As Paul wrote to the Romans, “…you are in the Spirit, since the Spirit of God dwells in you.”[4] Since, as Paul writes, the Spirit makes its home in us, there’s a chance that the variety of dirt that Jesus talked about becomes less of an issue. On any given day, anxiety about the future may get the best of some of us. We may feel joy one minute and choke the next. But we can hope that others of us will be having a better day. Setting our minds on the Spirit, according to the letter to the Roman Church, brings life and peace which sounds a whole lot better than anxiety and greed having their way.

It’s been my experience that no one sermon is for everyone. When a sermon doesn’t resonate for me, I figure it must be for someone else. Same as when I preach. For some, it was just what they needed to hear. For others, it’s a shrug and a bit puzzling. The sermon was for someone else. It’s similar with scripture.
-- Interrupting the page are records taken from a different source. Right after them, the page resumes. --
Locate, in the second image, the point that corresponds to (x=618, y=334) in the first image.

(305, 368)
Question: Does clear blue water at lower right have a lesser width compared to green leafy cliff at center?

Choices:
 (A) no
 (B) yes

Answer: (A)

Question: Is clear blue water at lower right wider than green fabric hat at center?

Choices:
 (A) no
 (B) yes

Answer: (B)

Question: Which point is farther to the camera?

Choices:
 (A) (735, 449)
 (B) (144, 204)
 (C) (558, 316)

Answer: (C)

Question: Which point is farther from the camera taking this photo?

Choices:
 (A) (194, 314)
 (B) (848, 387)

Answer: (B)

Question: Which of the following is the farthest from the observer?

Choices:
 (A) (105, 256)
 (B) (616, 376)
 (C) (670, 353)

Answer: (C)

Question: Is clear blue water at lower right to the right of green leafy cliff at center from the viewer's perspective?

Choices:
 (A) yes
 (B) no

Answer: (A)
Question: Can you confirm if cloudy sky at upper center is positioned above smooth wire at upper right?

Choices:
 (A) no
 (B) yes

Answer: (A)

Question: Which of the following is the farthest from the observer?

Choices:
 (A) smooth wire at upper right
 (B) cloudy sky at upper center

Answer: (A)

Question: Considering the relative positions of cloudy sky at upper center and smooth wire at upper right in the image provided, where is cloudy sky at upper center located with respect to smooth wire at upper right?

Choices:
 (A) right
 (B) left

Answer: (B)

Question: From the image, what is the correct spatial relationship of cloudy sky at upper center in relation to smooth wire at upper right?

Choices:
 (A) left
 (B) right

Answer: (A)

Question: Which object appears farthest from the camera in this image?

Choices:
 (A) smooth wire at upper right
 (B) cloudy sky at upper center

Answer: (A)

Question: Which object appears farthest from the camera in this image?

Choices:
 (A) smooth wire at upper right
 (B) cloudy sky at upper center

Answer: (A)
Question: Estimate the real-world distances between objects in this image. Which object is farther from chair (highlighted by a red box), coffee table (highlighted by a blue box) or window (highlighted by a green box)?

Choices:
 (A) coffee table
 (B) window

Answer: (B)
While the Bible is for all of us all the time, there may be parts of it that leave us scratching our heads while other parts leave us with filled hearts or shattered assumptions that change our hearts.
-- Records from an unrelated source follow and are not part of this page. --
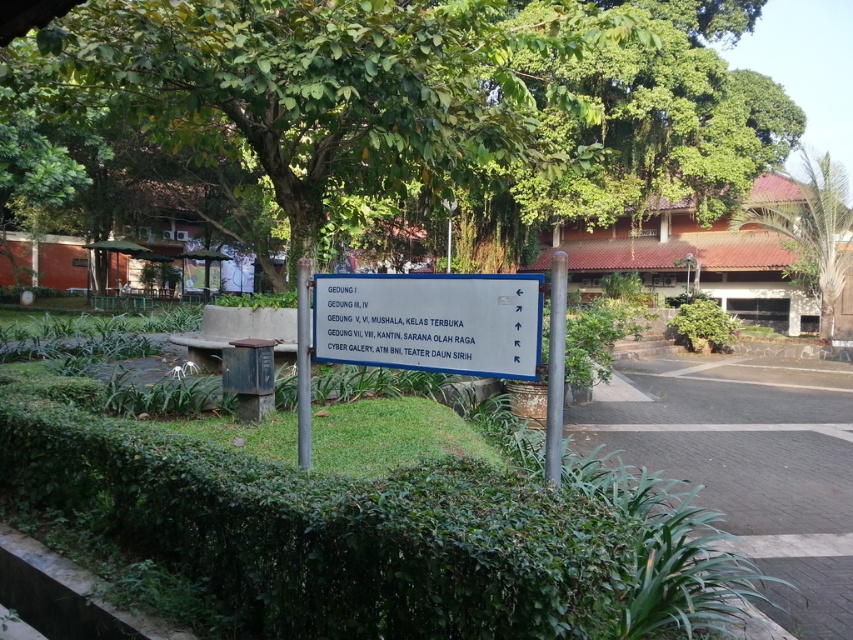 You are a visitor at this location and want to take a photo of both green leafy hedge at lower center and green leafy hedge at center. Which hedge should you focus on first to ensure both are in the frame?

You should focus on the green leafy hedge at lower center first because it is closer to you, so adjusting the camera to include it will naturally include the farther green leafy hedge at center as well.

Based on the photo, you are a visitor at this campus and need to find the nearest shaded area. The signpost mentions several buildings but not the greenery. Based on the image, which object would provide more shade between the green leafy palm tree at upper right and the green leafy hedge at center?

The green leafy palm tree at upper right is above the green leafy hedge at center, so it likely provides more shade due to its height and position.

In the scene shown: You are a visitor trying to locate the Cyber Galery. You see the green leafy palm tree at upper right and the green leafy hedge at center. Which object is closer to the Cyber Galery?

The green leafy palm tree at upper right is positioned on the right side of green leafy hedge at center. Since the Cyber Galery is listed on the signpost near the palm tree, it is likely closer to the palm tree. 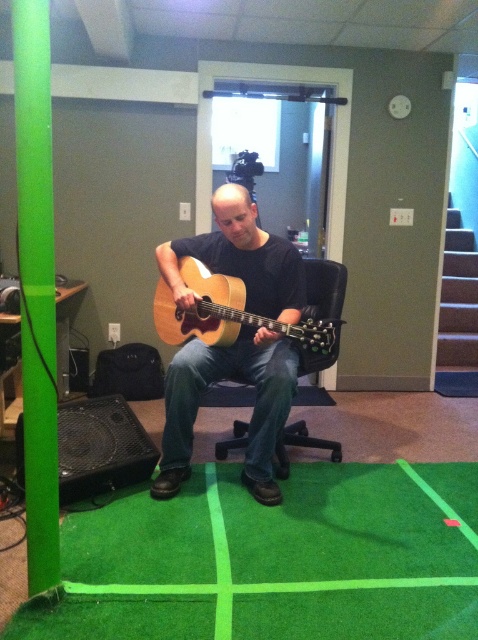 Does wooden acoustic guitar at center appear over black plastic swivel chair at center?

Indeed, wooden acoustic guitar at center is positioned over black plastic swivel chair at center.

Who is lower down, wooden acoustic guitar at center or black plastic swivel chair at center?

Positioned lower is black plastic swivel chair at center.

Where is `wooden acoustic guitar at center`? The height and width of the screenshot is (640, 478). wooden acoustic guitar at center is located at coordinates (252, 410).

At what (x,y) coordinates should I click in order to perform the action: click on wooden acoustic guitar at center. Please return your answer as a coordinate pair (x, y). Looking at the image, I should click on (252, 410).

Does wooden acoustic guitar at center have a greater width compared to light brown acoustic guitar at center?

No.

Between point (243, 368) and point (293, 337), which one is positioned in front?

Point (293, 337)

Where is `wooden acoustic guitar at center`? The image size is (478, 640). wooden acoustic guitar at center is located at coordinates (252, 410).

Can you confirm if light brown acoustic guitar at center is positioned to the left of black plastic swivel chair at center?

Correct, you'll find light brown acoustic guitar at center to the left of black plastic swivel chair at center.

Can you confirm if light brown acoustic guitar at center is bigger than black plastic swivel chair at center?

Yes.

Find the location of `light brown acoustic guitar at center`. light brown acoustic guitar at center is located at coordinates (237, 316).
As we continue through the gospel of Matthew and the parables that Jesus’ told, we’ll be challenged to wring a good word from them as we set our minds on the Spirit who brings us life and peace.

Being church is counter-cultural in that our collective wisdom is knowingly balanced by our collective flaws. It’s a practiced humility as we celebrate God’s Spirit making a home in us giving us life and peace. Impatience may trip us up from time to time, but it serves to remind us of our fallibility. As such, we’re reminded to look to each other, right-sizing us alongside one another.
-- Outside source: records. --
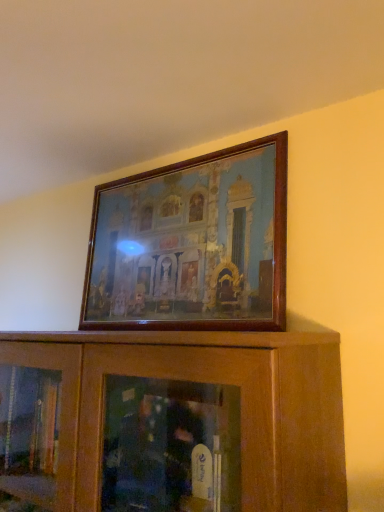 Where is `wooden picture frame at upper center`? The image size is (384, 512). wooden picture frame at upper center is located at coordinates (192, 244).

This screenshot has height=512, width=384. What do you see at coordinates (192, 244) in the screenshot?
I see `wooden picture frame at upper center` at bounding box center [192, 244].

At what (x,y) coordinates should I click in order to perform the action: click on wooden picture frame at upper center. Please return your answer as a coordinate pair (x, y). Image resolution: width=384 pixels, height=512 pixels. Looking at the image, I should click on (192, 244). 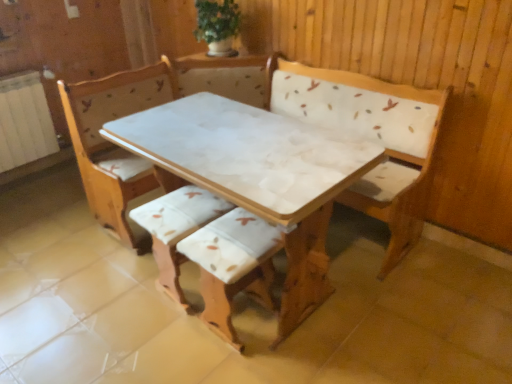 The height and width of the screenshot is (384, 512). I want to click on empty space that is ontop of white fabric cushion at center, which is the first armchair in left-to-right order (from a real-world perspective), so click(x=170, y=216). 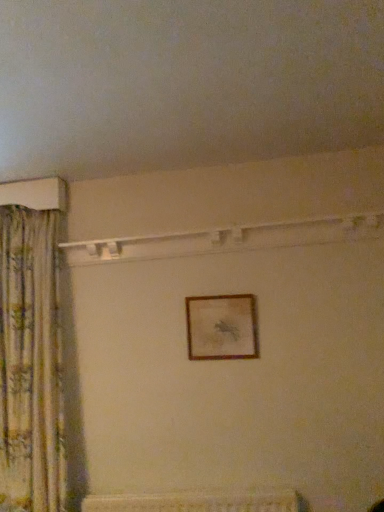 Question: Should I look upward or downward to see wooden picture frame at center?

Choices:
 (A) down
 (B) up

Answer: (A)

Question: Is wooden picture frame at center shorter than floral fabric curtain at left?

Choices:
 (A) yes
 (B) no

Answer: (A)

Question: From the image's perspective, is wooden picture frame at center located beneath floral fabric curtain at left?

Choices:
 (A) yes
 (B) no

Answer: (B)

Question: Would you say wooden picture frame at center contains floral fabric curtain at left?

Choices:
 (A) no
 (B) yes

Answer: (A)

Question: Considering the relative positions of wooden picture frame at center and floral fabric curtain at left in the image provided, is wooden picture frame at center to the left of floral fabric curtain at left from the viewer's perspective?

Choices:
 (A) yes
 (B) no

Answer: (B)

Question: From the image's perspective, does wooden picture frame at center appear higher than floral fabric curtain at left?

Choices:
 (A) yes
 (B) no

Answer: (A)

Question: From a real-world perspective, is wooden picture frame at center on floral fabric curtain at left?

Choices:
 (A) yes
 (B) no

Answer: (A)

Question: Is floral fabric curtain at left facing away from wooden picture frame at center?

Choices:
 (A) yes
 (B) no

Answer: (B)

Question: Is floral fabric curtain at left bigger than wooden picture frame at center?

Choices:
 (A) yes
 (B) no

Answer: (A)

Question: Is floral fabric curtain at left taller than wooden picture frame at center?

Choices:
 (A) yes
 (B) no

Answer: (A)

Question: From a real-world perspective, is floral fabric curtain at left physically above wooden picture frame at center?

Choices:
 (A) yes
 (B) no

Answer: (B)

Question: Is floral fabric curtain at left positioned far away from wooden picture frame at center?

Choices:
 (A) yes
 (B) no

Answer: (B)

Question: From the image's perspective, is floral fabric curtain at left located above wooden picture frame at center?

Choices:
 (A) no
 (B) yes

Answer: (A)

Question: Is wooden picture frame at center taller or shorter than floral fabric curtain at left?

Choices:
 (A) tall
 (B) short

Answer: (B)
Ultimately, we’re reminded to look to God’s Spirit who bears fruit in us for the sake of the world. The covenant God made with us through Jesus Christ expands the covenant God made to Abraham which, despite our fallibility and impatience, is about blessing the whole earth. Blessing the whole earth means blessing each other which also means that each of us will be blessed. So, we pray that God’s kingdom come, God’s will be done, on earth as it is in heaven. Amen.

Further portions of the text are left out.